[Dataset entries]
>>

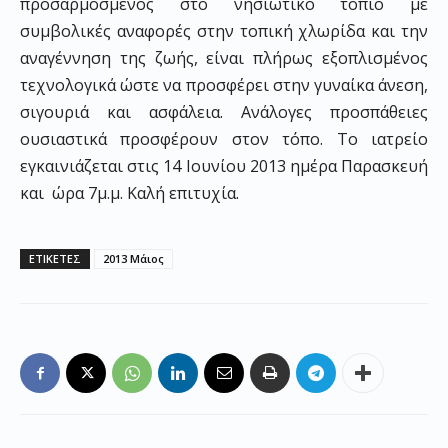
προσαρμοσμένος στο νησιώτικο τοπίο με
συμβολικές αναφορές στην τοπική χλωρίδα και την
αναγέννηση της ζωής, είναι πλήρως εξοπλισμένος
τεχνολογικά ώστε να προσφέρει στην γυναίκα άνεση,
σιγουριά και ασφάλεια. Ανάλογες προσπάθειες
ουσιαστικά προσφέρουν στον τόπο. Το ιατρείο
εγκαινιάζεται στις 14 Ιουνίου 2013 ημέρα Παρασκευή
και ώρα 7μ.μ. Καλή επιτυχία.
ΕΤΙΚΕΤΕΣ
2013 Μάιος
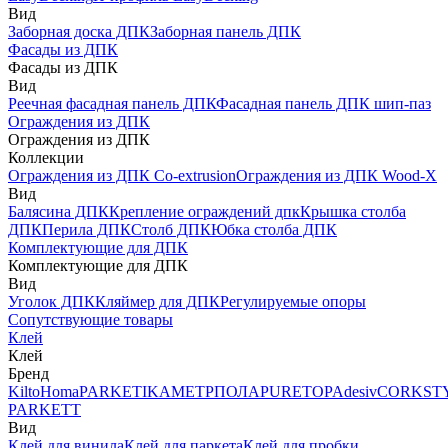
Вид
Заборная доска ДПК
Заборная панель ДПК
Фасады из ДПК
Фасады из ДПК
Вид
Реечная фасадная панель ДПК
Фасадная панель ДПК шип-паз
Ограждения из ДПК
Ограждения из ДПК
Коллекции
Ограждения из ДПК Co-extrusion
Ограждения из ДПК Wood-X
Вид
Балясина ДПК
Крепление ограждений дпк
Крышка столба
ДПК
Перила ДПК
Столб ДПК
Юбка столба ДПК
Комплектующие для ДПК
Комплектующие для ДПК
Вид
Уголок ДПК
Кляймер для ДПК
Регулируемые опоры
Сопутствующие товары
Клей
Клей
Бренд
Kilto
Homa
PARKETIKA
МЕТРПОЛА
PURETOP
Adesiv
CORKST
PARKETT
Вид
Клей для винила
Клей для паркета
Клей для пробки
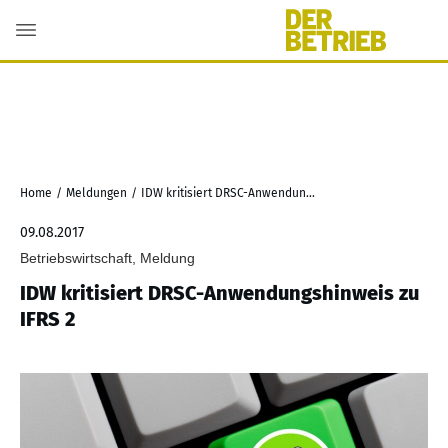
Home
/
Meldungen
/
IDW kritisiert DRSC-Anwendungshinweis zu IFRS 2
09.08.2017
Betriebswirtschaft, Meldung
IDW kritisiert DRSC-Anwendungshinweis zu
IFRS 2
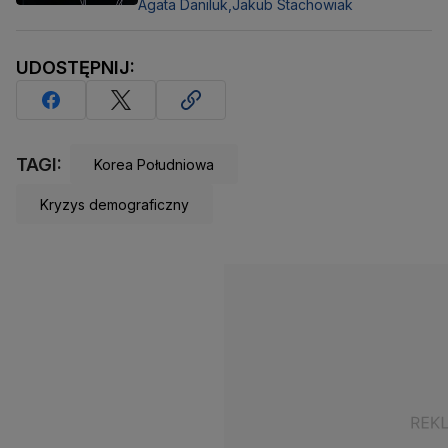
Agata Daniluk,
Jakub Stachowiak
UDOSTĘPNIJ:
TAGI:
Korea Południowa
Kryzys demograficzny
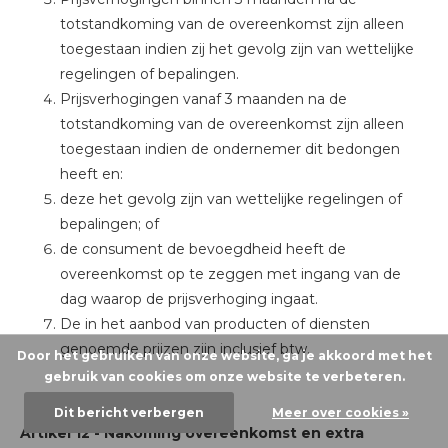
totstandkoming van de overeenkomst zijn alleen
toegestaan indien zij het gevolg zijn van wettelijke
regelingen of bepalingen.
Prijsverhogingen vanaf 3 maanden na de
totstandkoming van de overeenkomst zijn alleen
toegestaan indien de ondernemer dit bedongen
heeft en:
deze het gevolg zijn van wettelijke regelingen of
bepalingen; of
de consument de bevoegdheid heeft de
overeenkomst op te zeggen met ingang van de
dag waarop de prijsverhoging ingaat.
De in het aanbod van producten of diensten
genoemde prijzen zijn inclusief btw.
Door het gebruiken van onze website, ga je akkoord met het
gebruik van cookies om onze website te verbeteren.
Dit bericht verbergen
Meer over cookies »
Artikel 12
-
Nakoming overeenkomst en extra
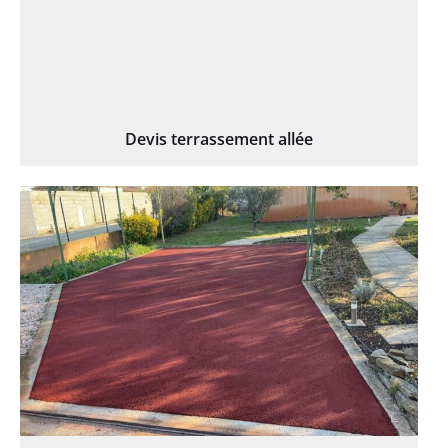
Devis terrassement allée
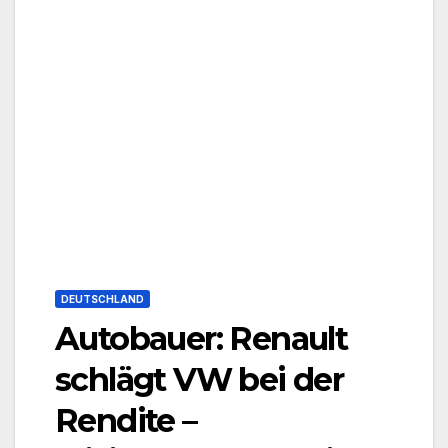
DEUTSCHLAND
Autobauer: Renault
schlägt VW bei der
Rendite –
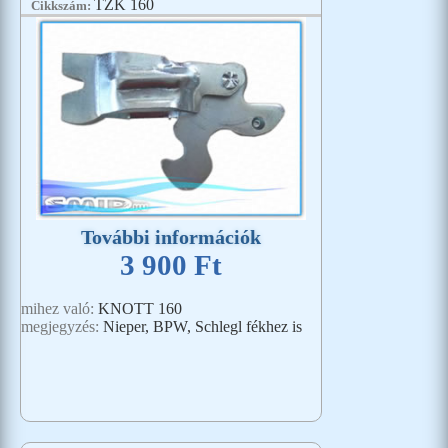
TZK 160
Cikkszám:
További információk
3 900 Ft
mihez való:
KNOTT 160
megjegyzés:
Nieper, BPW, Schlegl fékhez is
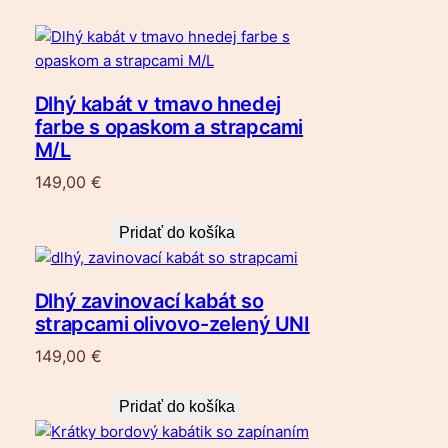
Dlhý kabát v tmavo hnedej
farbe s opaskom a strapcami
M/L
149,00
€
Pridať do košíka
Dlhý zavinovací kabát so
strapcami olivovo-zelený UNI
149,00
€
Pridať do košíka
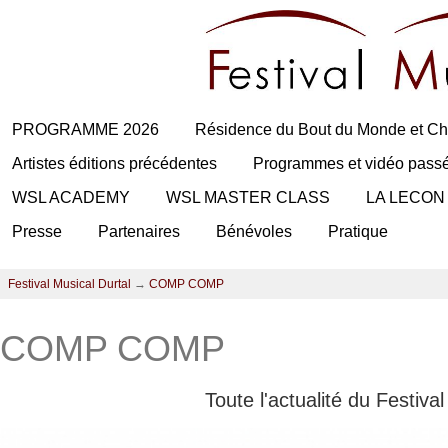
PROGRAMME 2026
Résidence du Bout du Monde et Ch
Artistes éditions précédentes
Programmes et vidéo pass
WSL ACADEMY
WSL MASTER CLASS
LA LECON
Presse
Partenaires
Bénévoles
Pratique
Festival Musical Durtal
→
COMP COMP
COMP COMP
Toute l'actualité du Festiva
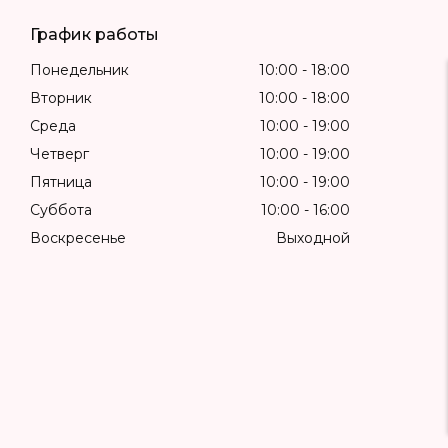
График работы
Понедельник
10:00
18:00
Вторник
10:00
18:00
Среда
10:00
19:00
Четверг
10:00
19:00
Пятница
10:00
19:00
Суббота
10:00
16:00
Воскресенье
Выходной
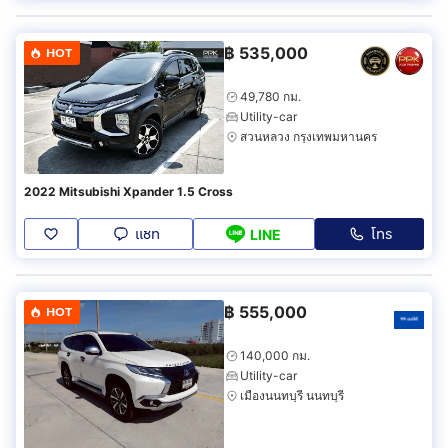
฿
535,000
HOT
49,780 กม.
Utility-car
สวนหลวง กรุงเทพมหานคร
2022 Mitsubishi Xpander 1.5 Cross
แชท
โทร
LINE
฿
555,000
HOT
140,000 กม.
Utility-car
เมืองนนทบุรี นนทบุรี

<<
>>

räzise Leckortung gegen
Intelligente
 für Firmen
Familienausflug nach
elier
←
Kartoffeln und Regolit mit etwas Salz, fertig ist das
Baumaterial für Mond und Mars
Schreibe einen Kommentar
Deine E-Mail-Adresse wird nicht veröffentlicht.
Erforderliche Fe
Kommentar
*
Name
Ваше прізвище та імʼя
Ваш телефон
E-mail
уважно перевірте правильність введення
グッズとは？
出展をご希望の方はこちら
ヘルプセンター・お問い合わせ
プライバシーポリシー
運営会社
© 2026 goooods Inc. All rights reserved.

<<

#### [What you are asked to do]
Reproduce each line of the records in which the string "strapcami" appears.

#### [Expected answer]
farbe s opaskom a strapcami
strapcami olivovo-zelený UNI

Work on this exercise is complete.